Higher Education Levels and Developing Careers Are Reasons Behind Women Over 40 Having More Babies
The report said: “In most developed countries, women have been increasingly delaying childbearing to later in life, which has resulted in rising fertility rates among older women.
“This may be due to a number of factors such as increased female participation in higher education and the labor force, the increasing importance of a career, the rising costs of childbearing, labor market uncertainty and housing factors.
“Rising fertility rates at older ages have affected the average age of mothers, which has been increasing since 1975, reaching 30.3 years in 2015.”
A spokeswoman for the British Pregnancy Advisory Service said: “The trend towards older motherhood is here to stay, and there are many understandable reasons why women today are waiting longer to start or expand their families than those in previous decades.
“Rather than bemoaning this development, we should seek to understand and support the decisions women make.

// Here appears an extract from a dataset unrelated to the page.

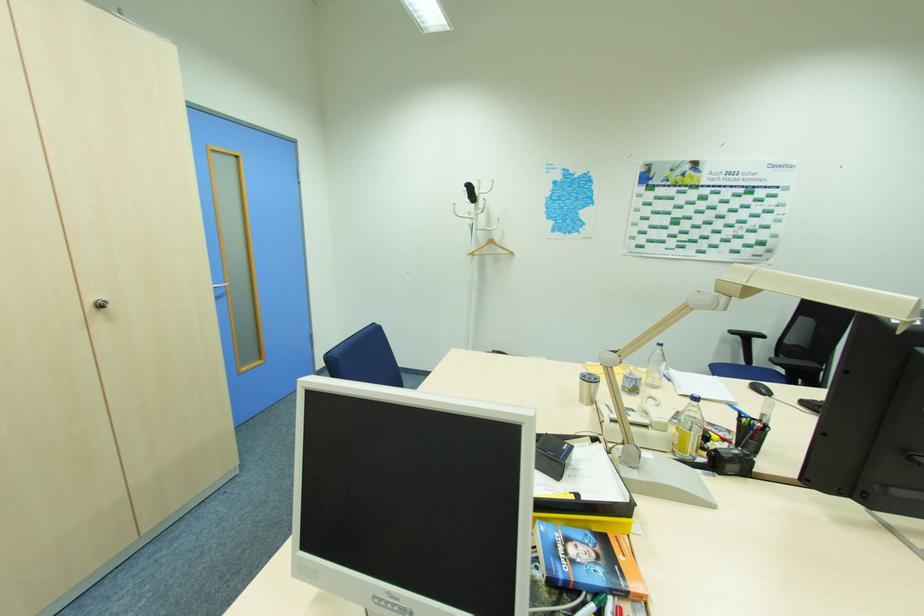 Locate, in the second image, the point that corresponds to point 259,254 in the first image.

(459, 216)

“More affordable childcare and improved maternity rights may make it easier for some women to start their families earlier if they wish, but we also need to ensure we have high quality reproductive healthcare services configured to meet women’s needs, whatever the age at which they conceive.”
The ONS report also said more than a quarter (27.5%) of births in 2015 were to mothers born outside the UK – the highest level on record.
This percentage has increased every year since 1990, when it was 11.6%.
The long-term rise in babies being born outside marriage or civil partnership has also continued, the ONS said, with 47.7% of all babies in 2015 born outside marriage or a civil partnership, up slightly on the previous year.
In 2015, fertility rates decreased for women in all age groups under 25, and increased for all age groups 30 and over compared with 2014.
Women aged 30 to 34 have had the highest fertility of any age group since 2004, when it was 25 to 29.
Overall, there were 697,852 live births in England and Wales in 2015, an increase of 0.4% from 2014.
In 2015, women had an average of 1.82 children each, down from 1.83 in 2014.